Las páginas de opinión de la prensa mundial, y muy especialmente de la europea, se preguntan todos los días sobre las consecuencias de la guerra.

El discurso de Josep Borrell en la reciente Conferencia Anual de Embajadores de la Unión Europea deja pistas para la reflexión de todos. El alto comisionado de la UE para Asuntos Exteriores propone como metodología identificar los problemas a partir de las preguntas sobre los qué y los cómo y afirma la voluntad de trabajar sobre ellos.

Las respuestas a los qué le permiten identificar que “enfrentamos un mundo de incertidumbre radical”. Los europeos, dice, “sufrimos las consecuencias de un proceso que lleva años en el que hemos desvinculado las fuentes de nuestra prosperidad de las fuentes de nuestra seguridad”. Alude así, por una parte, a la dependencia energética respecto del gas ruso y al acceso al gran mercado chino, para exportaciones e importaciones, inversiones y transferencias tecnológicas. Y alude, en segundo término, a la delegación de la seguridad europea en Estados Unidos.

Las megatendencias que darán forma a nuestro mundo, resume Borrell, son básicamente tres: una multipolaridad desordenada ―competencia entre Estados Unidos y China, lucha entre democracias y autoritarismos, presencia de potencias intermedias, Estados oscilantes―; un mundo competitivo animador de una lucha global por el acceso a dominios estratégicos ―energía, inversiones, información, flujos migratorios, datos, etc.―, y la presencia de crecientes corrientes de nacionalismo, revisionismo y políticas de identidad. Sea cual sea el final de esta guerra en curso, algunas conclusiones inmediatas de Borrell apuntan a la necesidad de avanzar en acelerados programas de transición y de independencia energética y tecnológica, por una parte, y de “asumir dentro de la UE una mayor parte de nuestra responsabilidad para garantizar la seguridad”.

En el «cómo» propuesto por Borrell la postura europea debería traducirse desde ya en “pensar más políticamente, ser más proactivos, escuchar más, tener más empatía, reconocer las identidades que están surgiendo y que reclaman ser reconocidas y aceptadas y no ser fusionadas dentro del enfoque de Occidente. Nuestra lucha es intentar explicar que la democracia, la libertad no es algo que se pueda cambiar por prosperidad económica o cohesión social. Ambas cosas tienen que ir juntas.”
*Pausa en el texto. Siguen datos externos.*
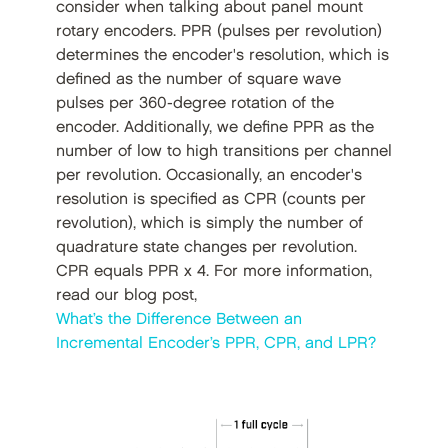
consider when talking about panel mount
rotary encoders. PPR (pulses per revolution)
determines the encoder's resolution, which is
defined as the number of square wave
pulses per 360-degree rotation of the
encoder. Additionally, we define PPR as the
number of low to high transitions per channel
per revolution. Occasionally, an encoder's
resolution is specified as CPR (counts per
revolution), which is simply the number of
quadrature state changes per revolution.
CPR equals PPR x 4. For more information,
read our blog post,
What’s the Difference Between an
Incremental Encoder’s PPR, CPR, and LPR?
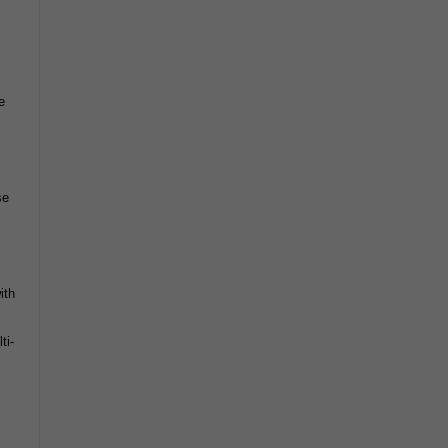
e
se
ith
ti-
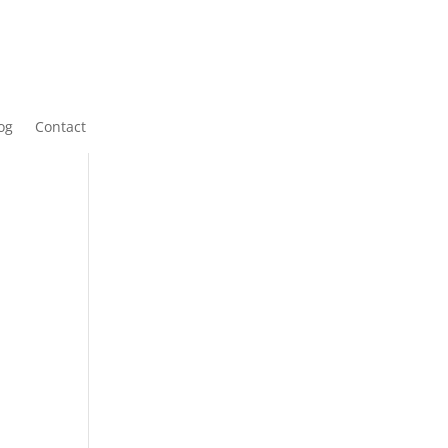
og
Contact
Dando por sentado que la primera víctima de toda guerra es la confianza y que ninguna guerra deja las cosas como solían ser ―en lo económico, en las relaciones internacionales, en las instituciones― las consecuencias de este conflicto para Europa llevarán, según Pol Morillas, director de CIDOB, centro barcelonés de investigación para asuntos internacionales, a preguntarse de nuevo por el papel de Europa. Afirma entre otras cosas: “La OTAN y Estados Unidos necesitarán a la UE como componente político adicional de sus capacidades militares y de defensa. La UE deberá emprender el camino de su reforma para convertirse en una unión más flexible, con instituciones y decisiones más funcionales. La autonomía estratégica no será solo sobre seguridad y defensa, sino que deberá sustentarse en elementos que recobrarán importancia: el poder digital, verde y comercial”.

Sumidos en nuestra propia y patética realidad, no atendemos en Venezuela las nuevas condiciones y los nuevos requerimientos de un mundo en cambio acelerado. Ni nuestro gobierno, ni nuestras instituciones hacen otra cosa que sobrevivir a las adversidades domésticas, que son muchas, pero el pensamiento estratégico no existe. La vista de nuestro aislamiento y de las nuevas dependencias que han surgido, o de las que se han afianzado, debería hacer más imperiosa la necesidad de pensar nuestro propio futuro y de alinearlo con los valores de la libertad, la democracia, el crecimiento y el bienestar colectivo, como bien dice Borrell.